Skip to content

Comprehensive Backup & Recovery Plan

This document defines the backup strategy for all Research Relay systems, data stores, and configuration. It covers what to back up, how, where, how often, and how to restore from backups in a disaster recovery scenario.

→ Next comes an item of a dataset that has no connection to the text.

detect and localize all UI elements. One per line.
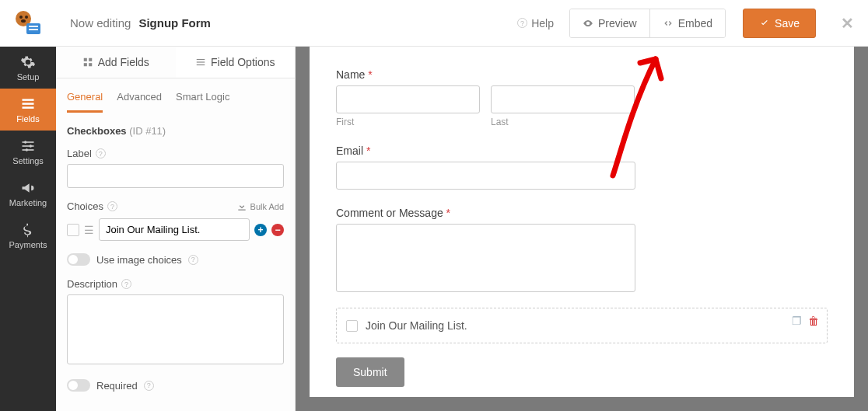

1. Inventory of What Needs Backup

1.1 Data Stores

Data Store Location Contents Criticality
PostgreSQL (Medusa) App server (/var/backup/pg/) Products, orders, customers, inventory, compliance data, attestations, COAs, lots, purity records Critical — total data loss without backup
Redis App server (port 6379) Session cache, event bus, workflow state Low — ephemeral; rebuilt on restart
Cloudflare R2 rr-bizops-files bucket COA PDFs, SDS documents, product images High — source documents; hard to recreate

1.2 Application Code & Configuration

Component Location Contents Backup Method
Application source code GitHub (rr-bizops repo) Medusa backend, storefront, docs, NixOS config Git (GitHub is the primary backup)
Docker images GHCR (ghcr.io/research-relay/rr-bizops/) Built application images (medusa, storefront) Container registry; rebuilt from source
NixOS system config nixos/ in repo + /etc/nixos/ on server Full server configuration (reproducible) Git + NixOS flake lock
Server environment vars /etc/rr-bizops/.env on app server DB credentials, API keys, secrets 1Password vault (manual sync)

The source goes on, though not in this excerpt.